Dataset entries
Start of Block

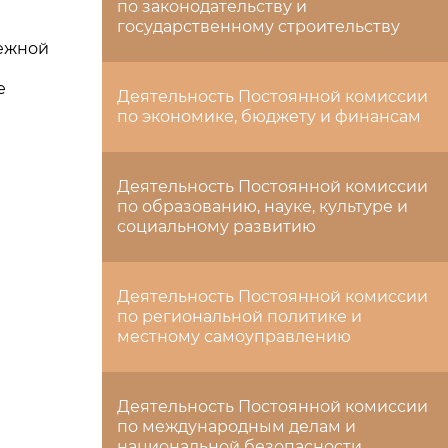
по законодательству и
государственному строительству
дежной
е
Деятельность Постоянной комиссии
по экономике, бюджету и финансам
Деятельность Постоянной комиссии
по образованию, науке, культуре и
социальному развитию
Деятельность Постоянной комиссии
по региональной политике и
местному самоуправлению
Деятельность Постоянной комиссии
по международным делам и
национальной безопасности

End of Block

## Your instructions
If a record holds a picture, leave the picture out and copy the rest exactly.

## Result
по законодательству и
государственному строительству
дежной
е
Деятельность Постоянной комиссии
по экономике, бюджету и финансам
Деятельность Постоянной комиссии
по образованию, науке, культуре и
социальному развитию
Деятельность Постоянной комиссии
по региональной политике и
местному самоуправлению
Деятельность Постоянной комиссии
по международным делам и
национальной безопасности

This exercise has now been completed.